Problem statement:
Which lines of the data hold the word "même"? Copy all of them.

Task data:
* * * * *
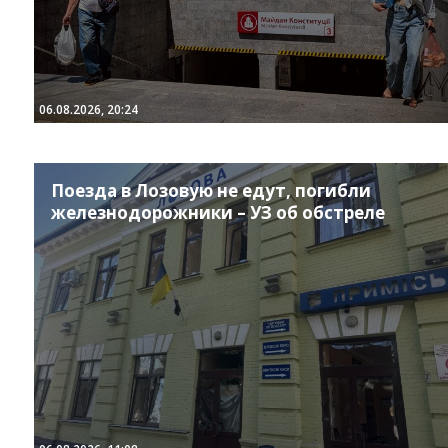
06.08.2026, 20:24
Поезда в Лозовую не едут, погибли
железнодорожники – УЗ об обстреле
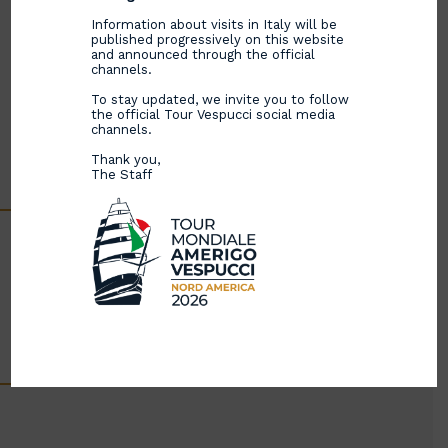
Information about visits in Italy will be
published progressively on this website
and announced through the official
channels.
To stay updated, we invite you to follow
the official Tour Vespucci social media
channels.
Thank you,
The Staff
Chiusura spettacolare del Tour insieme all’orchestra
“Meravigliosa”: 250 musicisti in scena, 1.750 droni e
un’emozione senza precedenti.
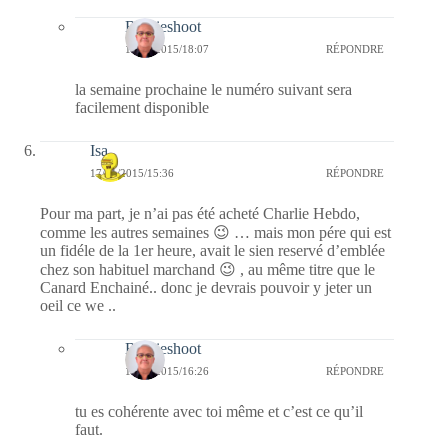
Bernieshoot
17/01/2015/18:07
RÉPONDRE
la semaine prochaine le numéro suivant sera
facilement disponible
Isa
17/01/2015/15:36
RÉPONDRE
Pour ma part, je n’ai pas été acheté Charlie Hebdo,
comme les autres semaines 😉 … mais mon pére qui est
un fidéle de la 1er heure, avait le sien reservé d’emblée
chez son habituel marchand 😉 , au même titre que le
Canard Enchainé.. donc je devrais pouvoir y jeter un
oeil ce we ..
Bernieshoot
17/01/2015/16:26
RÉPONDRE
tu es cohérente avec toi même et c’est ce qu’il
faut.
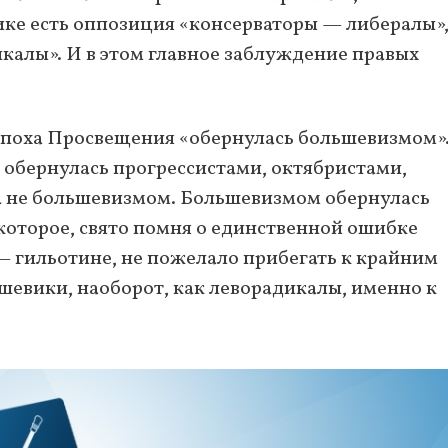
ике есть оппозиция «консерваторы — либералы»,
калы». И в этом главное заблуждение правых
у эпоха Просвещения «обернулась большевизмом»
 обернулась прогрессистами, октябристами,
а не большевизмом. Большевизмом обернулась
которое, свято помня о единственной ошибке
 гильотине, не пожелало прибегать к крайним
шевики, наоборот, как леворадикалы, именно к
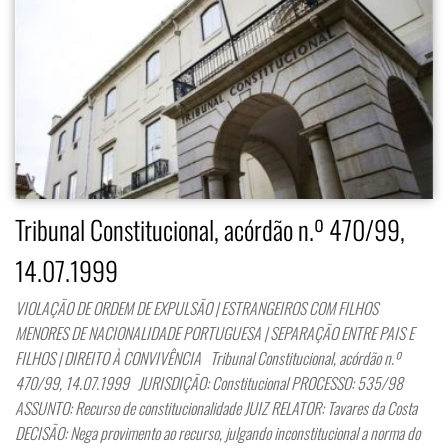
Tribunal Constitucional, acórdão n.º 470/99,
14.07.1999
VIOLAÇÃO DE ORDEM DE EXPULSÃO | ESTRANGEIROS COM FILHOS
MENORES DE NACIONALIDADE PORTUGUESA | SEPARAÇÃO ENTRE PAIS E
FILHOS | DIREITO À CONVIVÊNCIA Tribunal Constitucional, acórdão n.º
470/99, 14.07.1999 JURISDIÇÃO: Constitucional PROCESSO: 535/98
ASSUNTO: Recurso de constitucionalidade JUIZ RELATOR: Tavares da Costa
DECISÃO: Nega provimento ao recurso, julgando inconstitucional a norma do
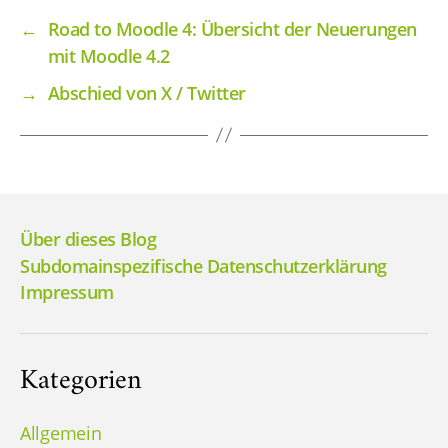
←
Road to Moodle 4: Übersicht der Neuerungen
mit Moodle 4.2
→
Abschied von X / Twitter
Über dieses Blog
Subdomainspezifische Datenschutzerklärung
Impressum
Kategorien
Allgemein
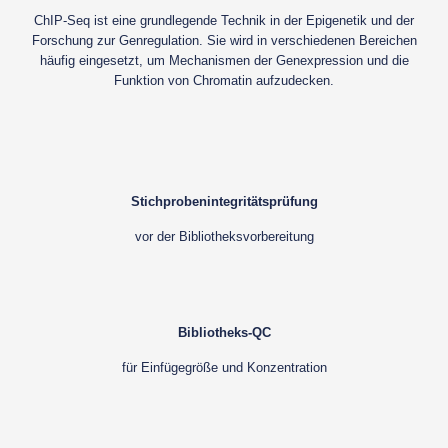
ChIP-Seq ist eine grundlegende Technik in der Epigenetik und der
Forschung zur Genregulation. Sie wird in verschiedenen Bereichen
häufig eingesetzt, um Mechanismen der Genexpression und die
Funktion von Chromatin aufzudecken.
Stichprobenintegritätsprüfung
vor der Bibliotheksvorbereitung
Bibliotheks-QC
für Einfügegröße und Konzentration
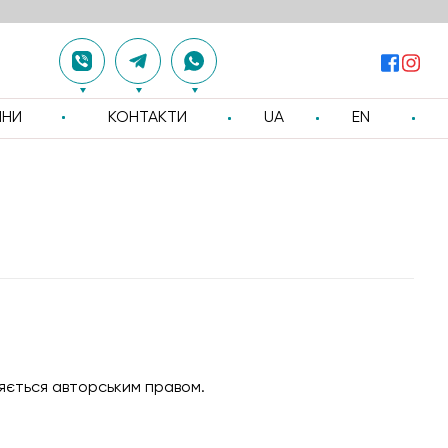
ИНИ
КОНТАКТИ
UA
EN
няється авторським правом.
* * * * *
Solution for this exercise:
chez son habituel marchand 😉 , au même titre que le
tu es cohérente avec toi même et c’est ce qu’il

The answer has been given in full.